▸ Task description
Filter the lines below, keeping each one that holds "Ville".

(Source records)
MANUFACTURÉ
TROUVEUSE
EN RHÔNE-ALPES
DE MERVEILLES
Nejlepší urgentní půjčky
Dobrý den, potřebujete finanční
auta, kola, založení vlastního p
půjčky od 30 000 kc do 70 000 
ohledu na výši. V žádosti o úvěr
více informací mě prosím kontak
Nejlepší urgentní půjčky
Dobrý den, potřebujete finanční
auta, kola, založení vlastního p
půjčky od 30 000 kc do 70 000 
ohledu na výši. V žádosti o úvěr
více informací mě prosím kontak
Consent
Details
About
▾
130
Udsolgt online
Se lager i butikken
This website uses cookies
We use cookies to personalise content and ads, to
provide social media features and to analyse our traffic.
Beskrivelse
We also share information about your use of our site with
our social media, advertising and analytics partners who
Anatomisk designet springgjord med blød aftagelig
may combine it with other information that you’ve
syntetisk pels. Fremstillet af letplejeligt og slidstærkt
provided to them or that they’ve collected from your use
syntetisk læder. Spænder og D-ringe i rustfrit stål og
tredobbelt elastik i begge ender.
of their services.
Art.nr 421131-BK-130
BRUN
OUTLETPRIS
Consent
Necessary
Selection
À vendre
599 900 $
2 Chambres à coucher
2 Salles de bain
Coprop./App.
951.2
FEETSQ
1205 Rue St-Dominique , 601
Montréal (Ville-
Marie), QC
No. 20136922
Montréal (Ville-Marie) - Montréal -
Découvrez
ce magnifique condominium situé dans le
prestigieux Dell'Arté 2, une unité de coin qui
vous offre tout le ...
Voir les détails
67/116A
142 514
* * *
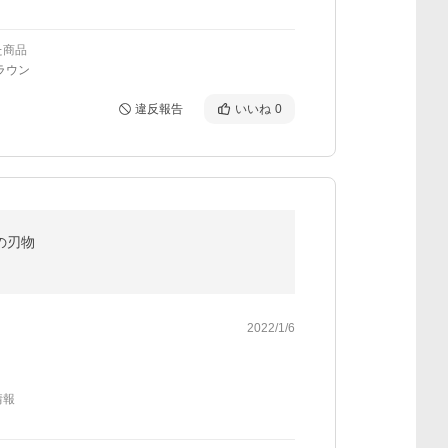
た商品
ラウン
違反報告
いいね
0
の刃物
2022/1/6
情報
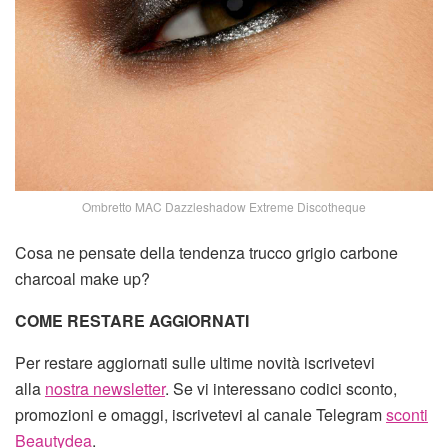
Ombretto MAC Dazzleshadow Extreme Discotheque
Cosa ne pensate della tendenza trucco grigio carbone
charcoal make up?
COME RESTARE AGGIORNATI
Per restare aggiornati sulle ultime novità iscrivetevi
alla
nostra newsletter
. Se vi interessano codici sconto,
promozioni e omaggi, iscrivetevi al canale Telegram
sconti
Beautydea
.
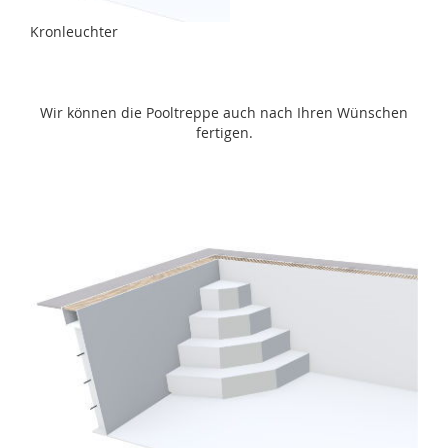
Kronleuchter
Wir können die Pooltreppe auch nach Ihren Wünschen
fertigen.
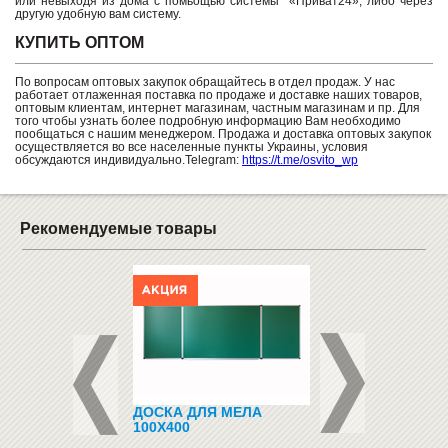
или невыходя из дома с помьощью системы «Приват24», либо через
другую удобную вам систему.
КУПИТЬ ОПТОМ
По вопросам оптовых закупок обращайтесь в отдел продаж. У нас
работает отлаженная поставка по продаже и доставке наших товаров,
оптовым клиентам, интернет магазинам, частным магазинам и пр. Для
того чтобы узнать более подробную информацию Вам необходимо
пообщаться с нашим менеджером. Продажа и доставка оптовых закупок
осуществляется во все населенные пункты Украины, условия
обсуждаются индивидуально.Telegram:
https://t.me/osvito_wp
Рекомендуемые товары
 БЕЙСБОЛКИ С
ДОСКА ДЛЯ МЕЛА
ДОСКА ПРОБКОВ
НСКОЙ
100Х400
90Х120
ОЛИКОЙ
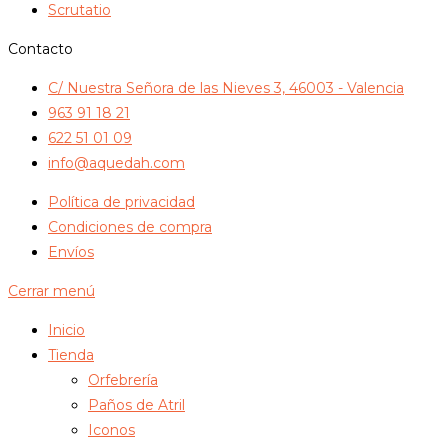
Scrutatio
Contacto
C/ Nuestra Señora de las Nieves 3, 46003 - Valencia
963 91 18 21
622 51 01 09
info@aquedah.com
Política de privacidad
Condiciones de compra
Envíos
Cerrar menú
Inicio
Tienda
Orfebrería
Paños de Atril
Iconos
---
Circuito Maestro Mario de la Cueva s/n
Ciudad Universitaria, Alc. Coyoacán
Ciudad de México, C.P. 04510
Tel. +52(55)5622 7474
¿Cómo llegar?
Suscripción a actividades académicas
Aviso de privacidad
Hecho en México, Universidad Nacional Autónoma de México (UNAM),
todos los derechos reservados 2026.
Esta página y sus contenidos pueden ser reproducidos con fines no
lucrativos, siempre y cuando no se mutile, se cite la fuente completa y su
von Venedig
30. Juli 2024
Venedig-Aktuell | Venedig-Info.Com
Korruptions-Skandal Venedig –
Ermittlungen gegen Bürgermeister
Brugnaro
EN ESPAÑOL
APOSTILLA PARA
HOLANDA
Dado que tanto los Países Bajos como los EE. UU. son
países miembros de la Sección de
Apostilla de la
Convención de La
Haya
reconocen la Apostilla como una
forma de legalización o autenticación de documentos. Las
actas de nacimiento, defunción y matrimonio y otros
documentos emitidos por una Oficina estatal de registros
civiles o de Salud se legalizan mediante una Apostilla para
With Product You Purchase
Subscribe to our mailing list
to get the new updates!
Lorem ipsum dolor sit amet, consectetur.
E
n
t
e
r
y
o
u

▸ The answer
Montréal (Ville-
Montréal (Ville-Marie) - Montréal -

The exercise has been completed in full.